◆ **What is expected**
The word "Kanal" may appear in lines of the data below. Say how many lines hold it, giving only the number.

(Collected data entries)

===

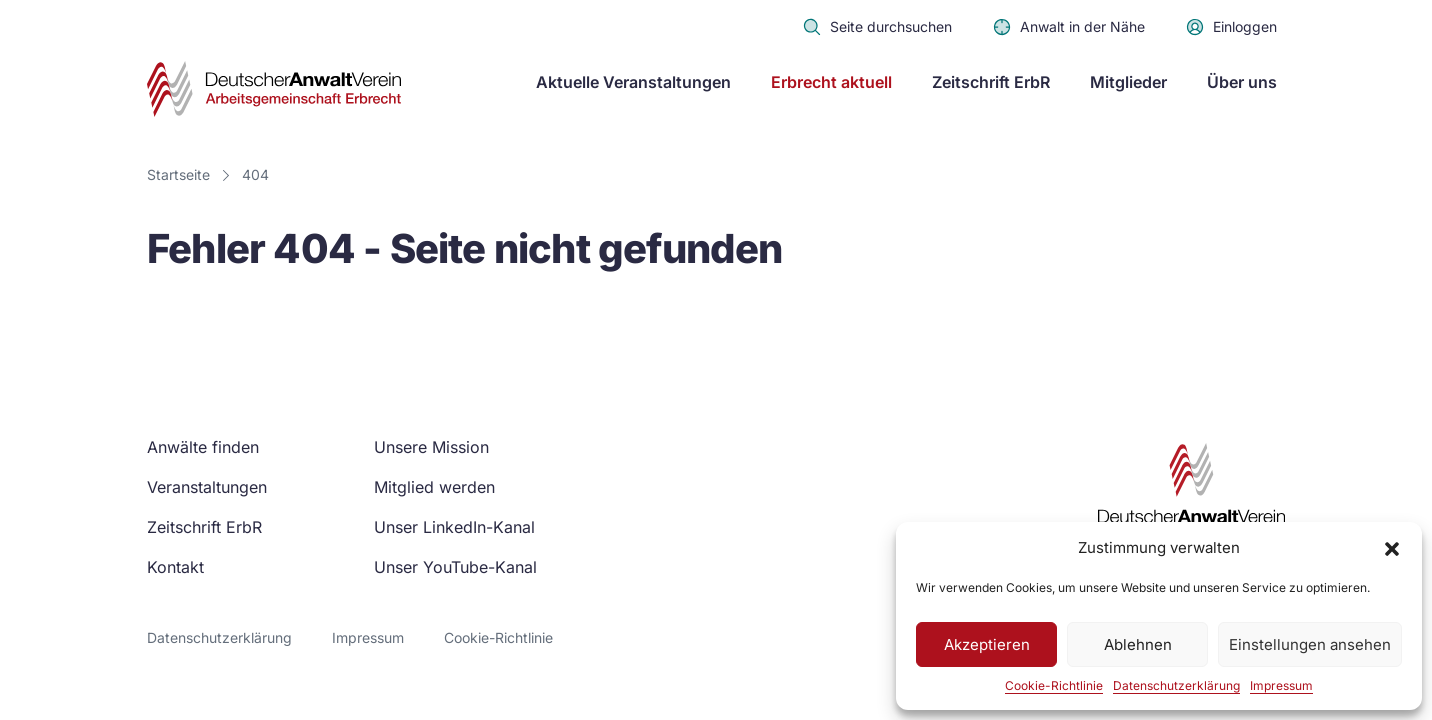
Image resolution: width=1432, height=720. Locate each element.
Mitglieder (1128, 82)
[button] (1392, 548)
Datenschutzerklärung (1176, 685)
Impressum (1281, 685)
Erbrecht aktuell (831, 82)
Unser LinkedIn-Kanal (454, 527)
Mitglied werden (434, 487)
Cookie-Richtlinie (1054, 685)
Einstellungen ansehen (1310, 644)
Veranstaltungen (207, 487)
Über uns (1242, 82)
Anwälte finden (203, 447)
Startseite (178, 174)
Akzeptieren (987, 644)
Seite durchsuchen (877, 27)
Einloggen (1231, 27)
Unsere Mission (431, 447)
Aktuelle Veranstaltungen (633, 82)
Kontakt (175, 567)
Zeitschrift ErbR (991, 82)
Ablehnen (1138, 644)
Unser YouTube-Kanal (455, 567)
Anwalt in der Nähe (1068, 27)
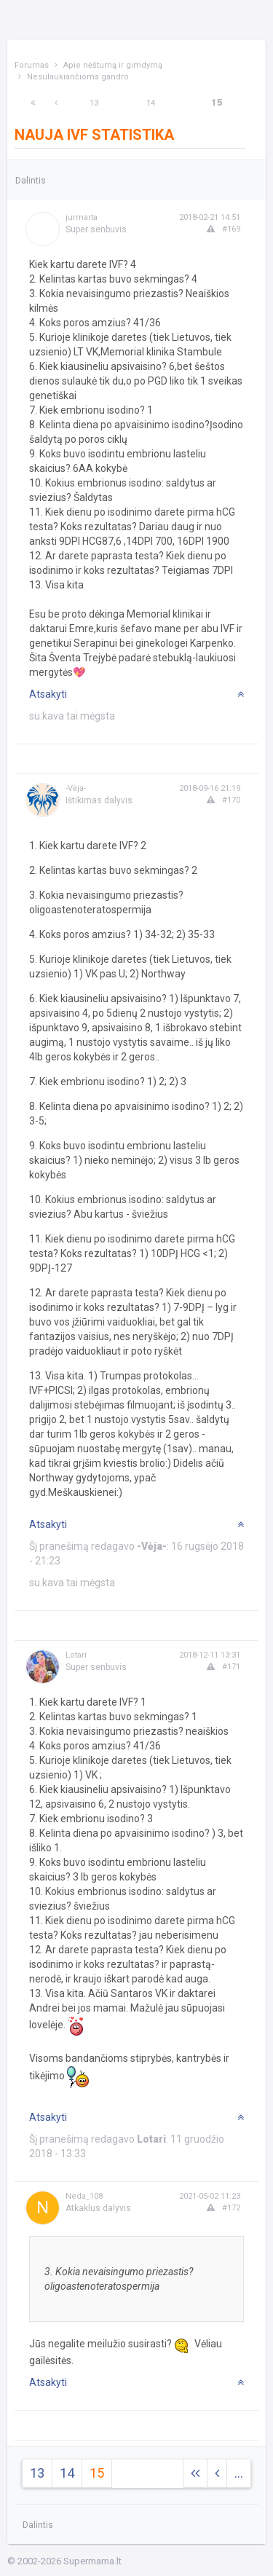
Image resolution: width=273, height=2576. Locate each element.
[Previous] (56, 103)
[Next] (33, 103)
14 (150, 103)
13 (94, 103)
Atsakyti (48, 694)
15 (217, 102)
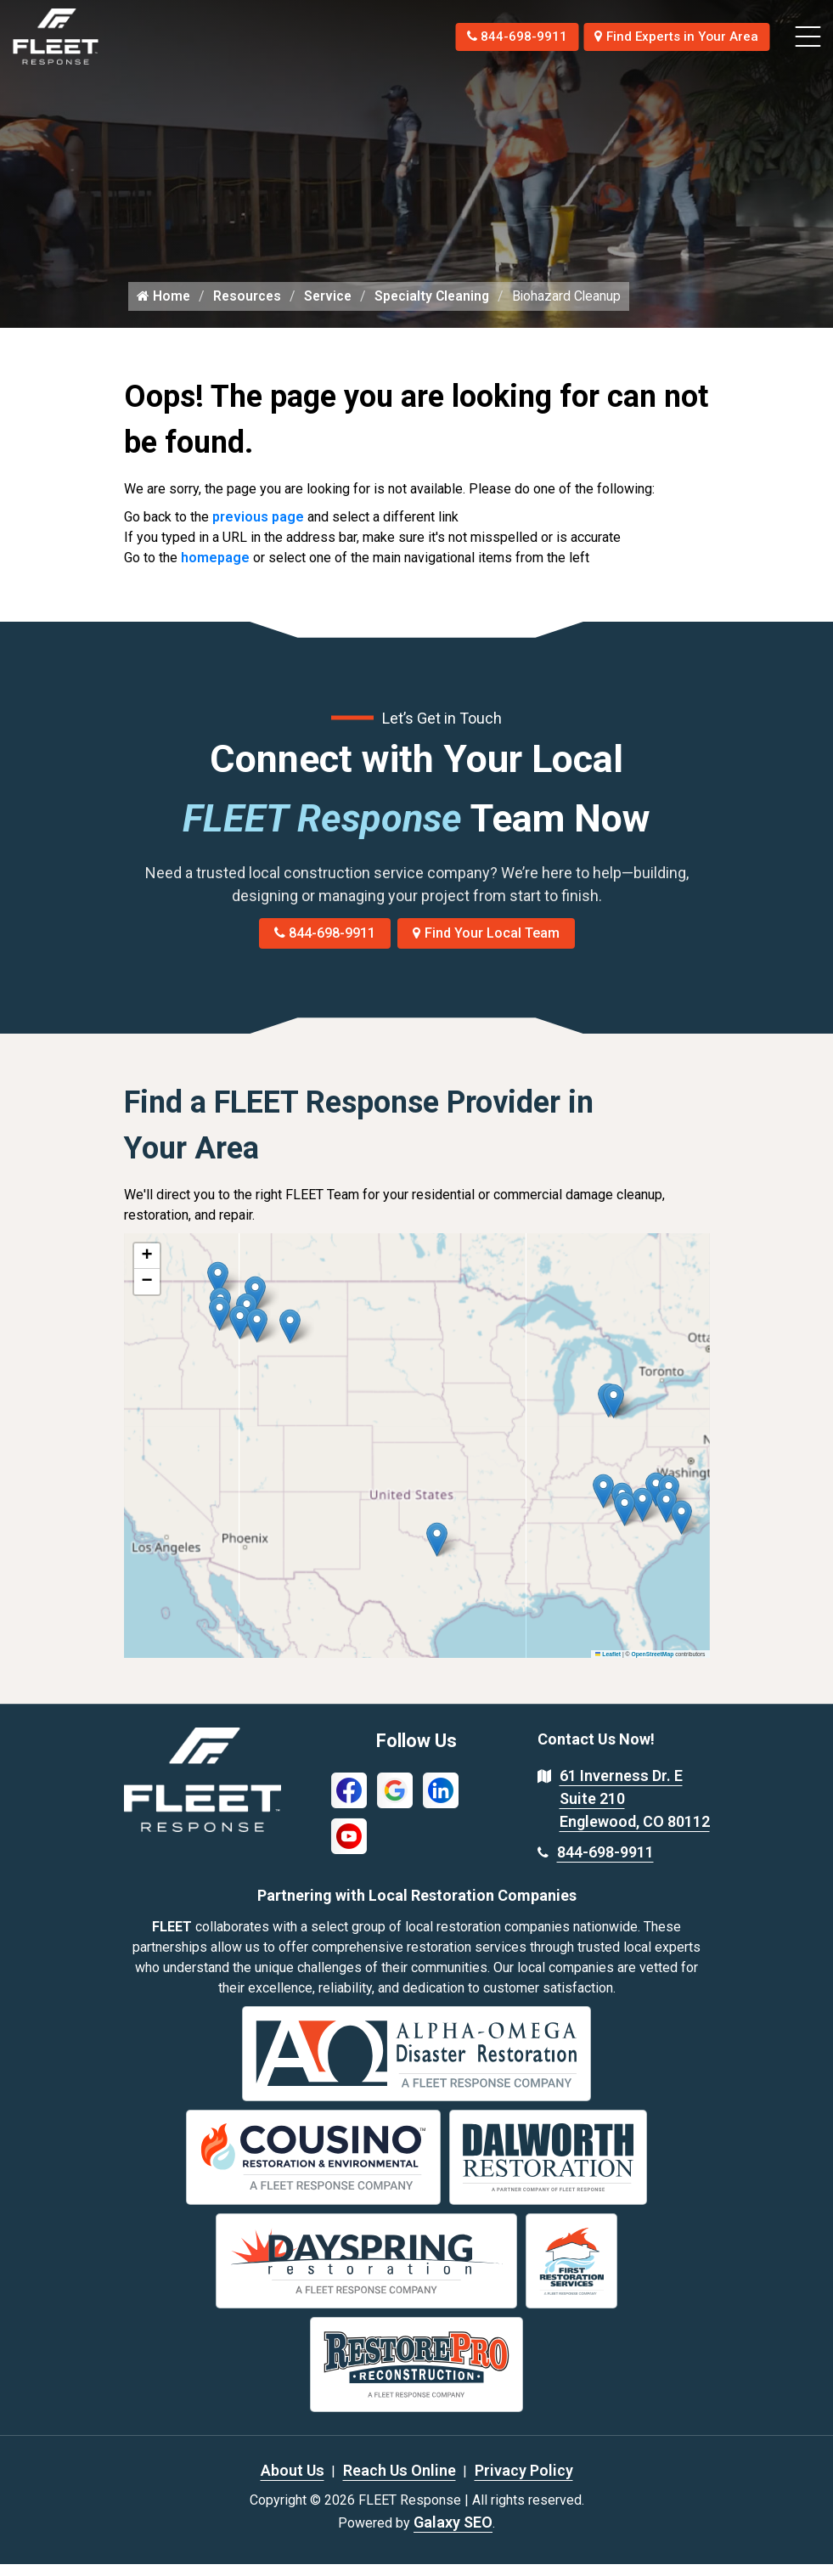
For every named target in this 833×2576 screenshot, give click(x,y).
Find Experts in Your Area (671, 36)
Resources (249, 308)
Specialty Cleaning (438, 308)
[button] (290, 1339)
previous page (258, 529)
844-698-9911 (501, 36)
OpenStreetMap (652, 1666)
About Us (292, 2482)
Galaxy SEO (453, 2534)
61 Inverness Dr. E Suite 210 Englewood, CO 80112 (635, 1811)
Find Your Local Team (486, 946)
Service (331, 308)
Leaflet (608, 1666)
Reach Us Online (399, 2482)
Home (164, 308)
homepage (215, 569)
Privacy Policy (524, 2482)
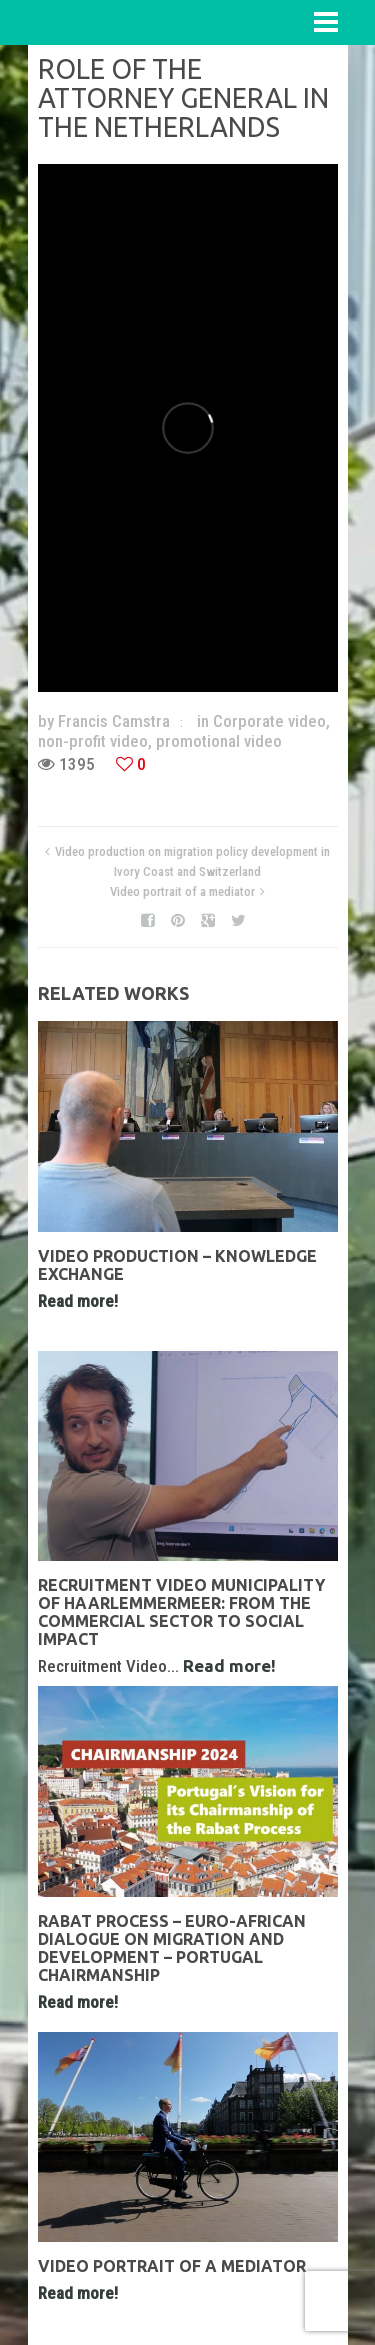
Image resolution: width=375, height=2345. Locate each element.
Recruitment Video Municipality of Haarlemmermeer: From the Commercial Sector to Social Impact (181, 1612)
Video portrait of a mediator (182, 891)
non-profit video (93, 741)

===

◆ **Exercise answer**
2